INFORMATION GIVEN |
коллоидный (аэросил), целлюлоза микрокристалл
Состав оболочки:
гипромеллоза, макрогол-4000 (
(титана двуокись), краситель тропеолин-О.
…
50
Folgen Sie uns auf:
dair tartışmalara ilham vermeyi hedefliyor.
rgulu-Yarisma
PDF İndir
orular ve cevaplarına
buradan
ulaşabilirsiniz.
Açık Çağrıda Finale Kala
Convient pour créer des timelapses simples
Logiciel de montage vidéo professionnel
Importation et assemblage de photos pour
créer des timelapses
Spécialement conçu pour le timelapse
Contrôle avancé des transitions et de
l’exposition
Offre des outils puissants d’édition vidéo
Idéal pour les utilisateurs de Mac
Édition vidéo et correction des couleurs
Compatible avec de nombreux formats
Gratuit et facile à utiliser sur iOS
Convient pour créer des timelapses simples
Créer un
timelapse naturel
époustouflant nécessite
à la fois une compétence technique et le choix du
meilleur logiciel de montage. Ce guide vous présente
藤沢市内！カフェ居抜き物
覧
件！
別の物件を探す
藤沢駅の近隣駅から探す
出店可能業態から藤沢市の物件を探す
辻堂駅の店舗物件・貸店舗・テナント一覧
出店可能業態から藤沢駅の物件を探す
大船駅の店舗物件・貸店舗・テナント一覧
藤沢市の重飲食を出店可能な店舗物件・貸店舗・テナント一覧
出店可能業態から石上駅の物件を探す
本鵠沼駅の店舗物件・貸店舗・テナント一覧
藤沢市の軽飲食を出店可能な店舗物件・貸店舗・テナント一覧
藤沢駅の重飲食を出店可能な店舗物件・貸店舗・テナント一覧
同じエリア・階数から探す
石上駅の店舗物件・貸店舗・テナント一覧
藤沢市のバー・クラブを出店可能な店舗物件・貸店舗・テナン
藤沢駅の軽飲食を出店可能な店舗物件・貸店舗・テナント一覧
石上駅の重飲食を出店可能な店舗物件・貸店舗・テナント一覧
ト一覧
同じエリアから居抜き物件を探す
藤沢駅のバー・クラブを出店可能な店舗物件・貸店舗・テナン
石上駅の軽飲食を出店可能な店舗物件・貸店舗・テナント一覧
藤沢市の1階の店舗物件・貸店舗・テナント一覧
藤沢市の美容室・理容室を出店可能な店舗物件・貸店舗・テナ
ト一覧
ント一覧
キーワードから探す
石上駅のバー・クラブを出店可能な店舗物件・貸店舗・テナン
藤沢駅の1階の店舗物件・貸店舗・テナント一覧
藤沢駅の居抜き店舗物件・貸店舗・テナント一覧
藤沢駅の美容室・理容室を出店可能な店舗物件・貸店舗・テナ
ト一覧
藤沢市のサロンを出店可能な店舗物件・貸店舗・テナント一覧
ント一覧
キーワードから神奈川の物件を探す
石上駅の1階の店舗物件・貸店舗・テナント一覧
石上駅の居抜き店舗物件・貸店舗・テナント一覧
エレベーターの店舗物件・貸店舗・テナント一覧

PROBLEM DETAILS |
Restate the data above word for word, omitting nothing.

SOLUTION TO THIS TASK |
коллоидный (аэросил), целлюлоза микрокристалл
Состав оболочки:
гипромеллоза, макрогол-4000 (
(титана двуокись), краситель тропеолин-О.
…
50
Folgen Sie uns auf:
dair tartışmalara ilham vermeyi hedefliyor.
rgulu-Yarisma
PDF İndir
orular ve cevaplarına
buradan
ulaşabilirsiniz.
Açık Çağrıda Finale Kala
Convient pour créer des timelapses simples
Logiciel de montage vidéo professionnel
Importation et assemblage de photos pour
créer des timelapses
Spécialement conçu pour le timelapse
Contrôle avancé des transitions et de
l’exposition
Offre des outils puissants d’édition vidéo
Idéal pour les utilisateurs de Mac
Édition vidéo et correction des couleurs
Compatible avec de nombreux formats
Gratuit et facile à utiliser sur iOS
Convient pour créer des timelapses simples
Créer un
timelapse naturel
époustouflant nécessite
à la fois une compétence technique et le choix du
meilleur logiciel de montage. Ce guide vous présente
藤沢市内！カフェ居抜き物
覧
件！
別の物件を探す
藤沢駅の近隣駅から探す
出店可能業態から藤沢市の物件を探す
辻堂駅の店舗物件・貸店舗・テナント一覧
出店可能業態から藤沢駅の物件を探す
大船駅の店舗物件・貸店舗・テナント一覧
藤沢市の重飲食を出店可能な店舗物件・貸店舗・テナント一覧
出店可能業態から石上駅の物件を探す
本鵠沼駅の店舗物件・貸店舗・テナント一覧
藤沢市の軽飲食を出店可能な店舗物件・貸店舗・テナント一覧
藤沢駅の重飲食を出店可能な店舗物件・貸店舗・テナント一覧
同じエリア・階数から探す
石上駅の店舗物件・貸店舗・テナント一覧
藤沢市のバー・クラブを出店可能な店舗物件・貸店舗・テナン
藤沢駅の軽飲食を出店可能な店舗物件・貸店舗・テナント一覧
石上駅の重飲食を出店可能な店舗物件・貸店舗・テナント一覧
ト一覧
同じエリアから居抜き物件を探す
藤沢駅のバー・クラブを出店可能な店舗物件・貸店舗・テナン
石上駅の軽飲食を出店可能な店舗物件・貸店舗・テナント一覧
藤沢市の1階の店舗物件・貸店舗・テナント一覧
藤沢市の美容室・理容室を出店可能な店舗物件・貸店舗・テナ
ト一覧
ント一覧
キーワードから探す
石上駅のバー・クラブを出店可能な店舗物件・貸店舗・テナン
藤沢駅の1階の店舗物件・貸店舗・テナント一覧
藤沢駅の居抜き店舗物件・貸店舗・テナント一覧
藤沢駅の美容室・理容室を出店可能な店舗物件・貸店舗・テナ
ト一覧
藤沢市のサロンを出店可能な店舗物件・貸店舗・テナント一覧
ント一覧
キーワードから神奈川の物件を探す
石上駅の1階の店舗物件・貸店舗・テナント一覧
石上駅の居抜き店舗物件・貸店舗・テナント一覧
エレベーターの店舗物件・貸店舗・テナント一覧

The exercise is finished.